Opinión | Risas y fiestas
Pureza e impureza

Pureza e impureza
A veces una tiene temas del día. De la semana. Del mes. Del año. Son como una espuma que rodea las cosas que suceden, que hace que esas cosas parezcan conectadas entre sí y también a una reflexión global a la que nos empujan. Cuando estamos pasando por un duelo, por ejemplo, ¿cómo es posible que tantísimos detalles que vemos por ahí nos hablen del duelo, nos hagan entender matices del duelo, nos revuelvan dentro de él lavadorilmente? En realidad, somos nosotras las obsesionadas, no la aleatoriedad de la vida. En realidad, las cuestiones abstractas que nos pegan sus millones de burbujitas sí que están en todas partes, pero mezcladas con tantas otras y funcionando a la vez. Y de pronto, porque algo nos sucede o nos atraviesa de lado a lado, vemos tocamos lamemos una.
Me está pasando con la idea de pureza.
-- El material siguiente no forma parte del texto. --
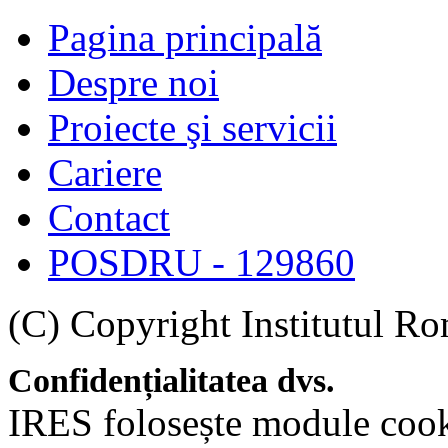
Pagina principală
Despre noi
Proiecte şi servicii
Cariere
Contact
POSDRU - 129860
(C) Copyright Institutul Ro
Confidențialitatea dvs.
IRES folosește module cookie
La veo agarrada a todo, a tanto a través de lo que nos definimos, a tanto a través de lo que actuamos y miramos. Queremos tenerlo todo listo ya para poder definirnos o para poder enseñarnos. Nos gustan las explicaciones claras, pero la realidad nunca es clara, e, igual que en todo pues se cruzan los temas una y otra vez y otra, en nosotras mismas se cruzan tantos dolores y tantas euforias y tantos problemas y soluciones que es imposible que seamos como anhelamos ser: al tirar de esta hebrita de aquí, sí, me desprendo completa y puedes mirarme y entenderme, no hay más que explicar, no.
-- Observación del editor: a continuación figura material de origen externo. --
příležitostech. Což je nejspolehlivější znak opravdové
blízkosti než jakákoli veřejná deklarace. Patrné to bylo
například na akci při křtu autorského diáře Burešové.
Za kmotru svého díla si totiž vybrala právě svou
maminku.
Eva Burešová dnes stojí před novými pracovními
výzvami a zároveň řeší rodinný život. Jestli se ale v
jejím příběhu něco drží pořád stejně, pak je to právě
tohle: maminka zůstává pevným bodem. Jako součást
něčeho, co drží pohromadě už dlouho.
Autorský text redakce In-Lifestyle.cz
Por supuesto, estoy hablando de las polémicas declaraciones de Rosalía sobre su postura no feminista, claro. Estoy hablando de muchas otras cosas, otra impureza más, porque al final lo importante de que alguien diga algo y te dé un saltito el estómago en un khé muy alto no es ni siquiera la boca de esa persona sino otro nudo más, uno de muchas bocas que se mezclan diciendo lo mismo y en el fondo nos encontramos con un sedimento. Con un porqué. Un tema. Claro, es eso: obsesionada con una idea y está en todas partes porque cuántas cosas hacemos sin entender que formamos parte de procesos, que la individualidad es un sueño y otro enredito, el de lo que pensamos y cómo y cuánto.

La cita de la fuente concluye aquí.